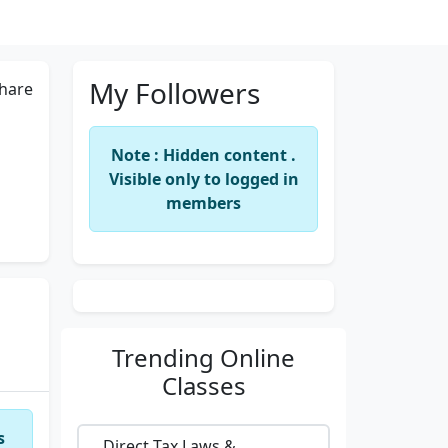
My Followers
hare
Note : Hidden content .
Visible only to logged in
members
Trending
Online
Classes
s
Direct Tax Laws &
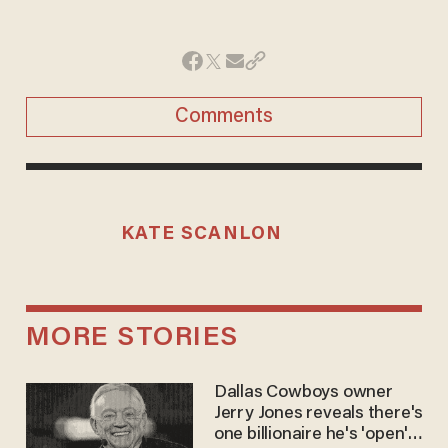
Comments
KATE SCANLON
MORE STORIES
Dallas Cowboys owner
Jerry Jones reveals there's
one billionaire he's 'open'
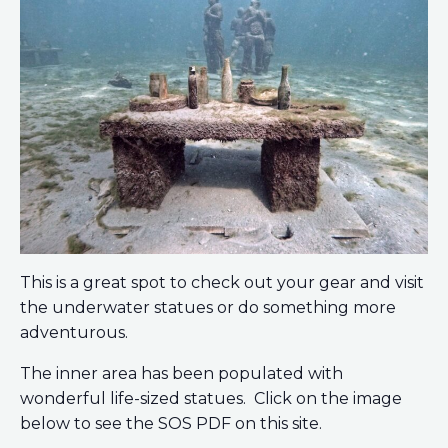
This is a great spot to check out your gear and visit
the underwater statues or do something more
adventurous.
The inner area has been populated with
wonderful life-sized statues. Click on the image
below to see the SOS PDF on this site.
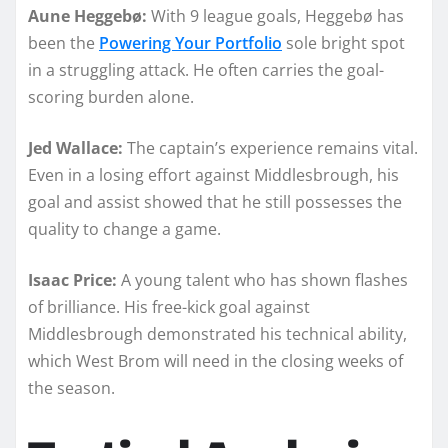
Aune Heggebø:
With 9 league goals, Heggebø has
been the
Powering Your Portfolio
sole bright spot
in a struggling attack. He often carries the goal-
scoring burden alone.
Jed Wallace:
The captain’s experience remains vital.
Even in a losing effort against Middlesbrough, his
goal and assist showed that he still possesses the
quality to change a game.
Isaac Price:
A young talent who has shown flashes
of brilliance. His free-kick goal against
Middlesbrough demonstrated his technical ability,
which West Brom will need in the closing weeks of
the season.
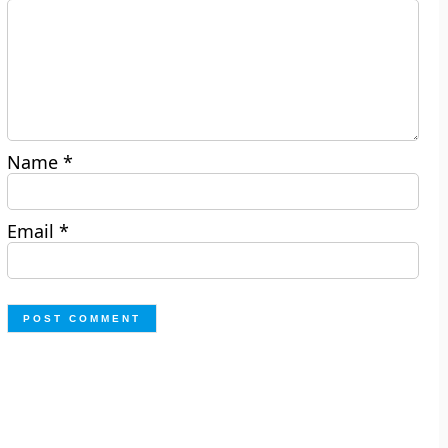
Name
*
Email
*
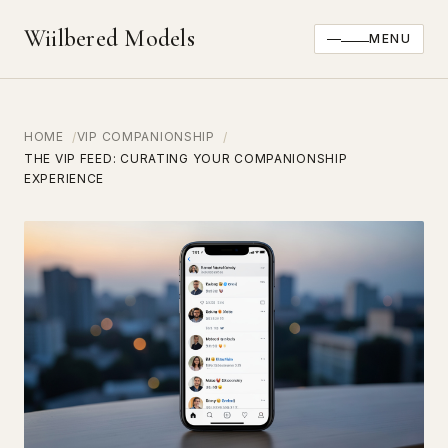
Wiilbered Models
MENU
HOME
VIP COMPANIONSHIP
THE VIP FEED: CURATING YOUR COMPANIONSHIP
EXPERIENCE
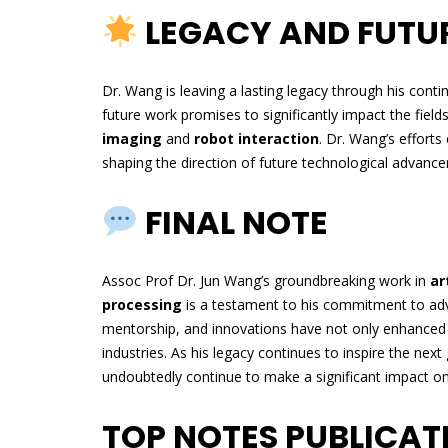
LEGACY AND FUTU
Dr. Wang is leaving a lasting legacy through his conti
future work promises to significantly impact the field
imaging
and
robot interaction
. Dr. Wang’s efforts
shaping the direction of future technological advance
FINAL NOTE
Assoc Prof Dr. Jun Wang’s groundbreaking work in
ar
processing
is a testament to his commitment to adv
mentorship, and innovations have not only enhanced 
industries. As his legacy continues to inspire the next
undoubtedly continue to make a significant impact on
TOP NOTES PUBLICA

────────────────

**WHAT TO PRODUCE**
Once more, please print the whole listing exactly, omitting each image.

**SOLUTION BELOW**
My Followers
hare
Note : Hidden content .
Visible only to logged in
members
Trending
Online
Classes
s
Direct Tax Laws &
Comments
KATE SCANLON
MORE STORIES
Dallas Cowboys owner
Jerry Jones reveals there's
one billionaire he's 'open'
This is a great spot to check out your gear and visit
the underwater statues or do something more
adventurous.
The inner area has been populated with
wonderful life-sized statues. Click on the image
below to see the SOS PDF on this site.
Aune Heggebø:
With 9 league goals, Heggebø has
been the
Powering Your Portfolio
sole bright spot
in a struggling attack. He often carries the goal-
scoring burden alone.
Jed Wallace:
The captain’s experience remains vital.
Even in a losing effort against Middlesbrough, his
goal and assist showed that he still possesses the
quality to change a game.
Isaac Price:
A young talent who has shown flashes
of brilliance. His free-kick goal against
Middlesbrough demonstrated his technical ability,
which West Brom will need in the closing weeks of
the season.
Name
*
Email
*
Wiilbered Models
MENU
HOME
VIP COMPANIONSHIP
THE VIP FEED: CURATING YOUR COMPANIONSHIP
EXPERIENCE
LEGACY AND FUTU
Dr. Wang is leaving a lasting legacy through his conti
future work promises to significantly impact the field
imaging
and
robot interaction
. Dr. Wang’s efforts
shaping the direction of future technological advance
FINAL NOTE
Assoc Prof Dr. Jun Wang’s groundbreaking work in
ar
processing
is a testament to his commitment to adv
mentorship, and innovations have not only enhanced 
industries. As his legacy continues to inspire the next
undoubtedly continue to make a significant impact on
TOP NOTES PUBLICA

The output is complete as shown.